Как социальные сети и онлайн-СМИ, которые реагируют на все очень быстро, изменяют ситуацию с предупреждением насилия над детьми? В социальных сетях, например, появляются фотографии детей. Насколько это на пользу самим детям?

Это палка о двух концах. Если журналисты все делают правильно и этично освещают инциденты, конечно, это помогает обществу быть более чувствительным к случаям насилия и сообщать о них. Если же это делается неэтично, если сообщают, где живет ребенок, где он учится, публикуются его фотографии, то это имеет очень негативные последствия для ребенка.

Социальные сети вообще неконтролируемая сфера. Плюс в том, что они помогают распространить информацию. И люди, которые еще несколько лет назад не допускали, что у нас существует семейное насилие, сегодня изменили свое мнение. Доля тех, кто считает, что такая проблема есть, за два года не изменилась — их примерно 40%. А вот доля тех, кто полагает, что такой проблемы нет, стала меньше.

Почему это важно?

Когда осознаешь, что есть проблема, начинаешь искать способы ее решения. Если один человек поймет, что шлепок — это насилие, и это вредит ребенку, а другой — что это еще и незаконно, модель поведения будет меняться. Во многих семьях это исключит шлепки из методов воспитания. Родители будут искать другие способы объяснить ребенку, что он делает что-то не так. Пока человек считает, что шлепки и физическое наказание — это норма, он просто не задумается, что это насилие. Поэтому очень важно, чтобы и СМИ, и соцсети об этом говорили.

Но говорить об этом нужно вдумчиво и ответственно — не шокируя деталями, а подсказывая, куда можно обратиться за помощью, улучшая таким образом информированность общества.

Кстати, о шлепках. Считается, что в развитых странах другая крайность — родители шлепнули ребенка и на них уже подали заявление в какие-то органы. Насколько четко у нас в законодательстве и общественном сознании проведена граница между адекватным наказанием и насилием? И есть ли эта граница?

В нашем законодательстве шлепки запрещены, как и физическое и даже эмоциональное насилие. Наказание за физическое насилие предусмотрено в Кодексе о правонарушениях и в Уголовном кодексе. Такие случаи расследуют на основании последствий физического, психологического или сексуального насилия. Но очень сложно наказать родителя, который просто шлепнул ребенка. И речь не идет о том, чтобы и это предусмотреть в законе. Надо воспитывать общество. Родители не должны физически наказывать своих детей не из-за страха перед наказанием, а в силу понимания, насколько негативными могут быть последствия этого шлепка. И воспитанию этого понимания должны помогать профилактические меры просветительского характера, в том числе, тренинги, семинары и различные программы для родителей в детсадах, школах и медучреждениях.

К сожалению, пока этого нет.

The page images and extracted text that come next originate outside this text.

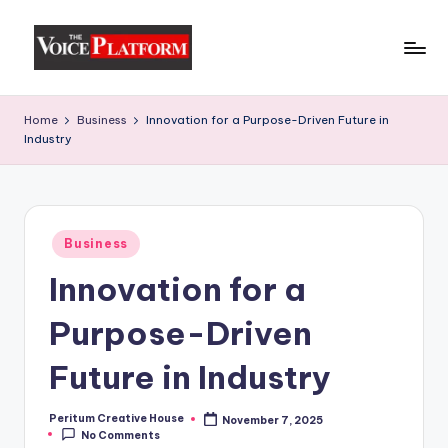
Skip
to
content
Home
Business
Innovation for a Purpose-Driven Future in
Industry
Business
Innovation for a
Purpose-Driven
Future in Industry
Peritum Creative House
November 7, 2025
No Comments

В том же детсаду воспитатель, скорее всего, пожалуется родителям на плохое поведение ребенка, вместо того, чтобы поговорить с ними о возможных причинах такого поведения. И часто крайним в таких ситуациях оказывается ребенок, который «плохо себя вел».

«По статистике, насилие над детьми становится более распространенным»

Вы упомянули детские сады. В Израиле недавно произошла страшная история: воспитательница частного детского сада убила ребенка из Молдовы. После этого там собираются изменить законодательство. Бывало ли в Молдове было что-то подобное, когда из конкретных случаев вырастали изменения законов?

Да, было. Лет шесть-семь назад, после нескольких случаев, когда дети погибали в результате жестокого обращения, ужесточили меры уголовного наказания. Но опять же, это меры, связанные с наказанием. Главным в этой работе должно стать предупреждение насилия, и действовать нужно на уровне семьи, детского сала, школы, госструктур. И эта работа должна стать одним из приоритетов государства.

Уменьшается или растет число случаев насилия над детьми?

После того как правительство четыре года назад утвердило «специальный механизм» межведомственного взаимодействия, стали выявлять больше случаев насилия. С 2014 года их число выросло. Но, скорее всего, здесь надо говорить о росте выявления таких случаев, и это тоже хорошо. Потому что в 2013 году таких цифр просто не было, значит, и насилия вроде не было.

В 2017 году было зарегистрировано около 4 тыс. случаев насилия над детьми. Причем около тысячи из них — это преступления: сексуальное насилие, трафик, трудовая эксплуатация. В общем, с точки зрения статистики, этот феномен становится более распространенным.

То есть, какая динамика на самом деле, сказать сложно?

Хотелось бы верить, что такая динамика — рост зарегистрированных случаев насилия — связана с улучшением информирования населения и ростом числа обращений. Но, если судить по существующим факторам риска, мы должны быть очень озабочены, и должны серьезно относиться к профилактике, к поддержке и просвещению семей и детей. Например, согласно исследованиям, родители уверены, что начинать разговаривать с детьми о сексуальном насилии в целях профилактики надо в 10-11 лет. Это говорит о том, что общество не осознает, насколько феномен сексуального насилия распространен в Молдове.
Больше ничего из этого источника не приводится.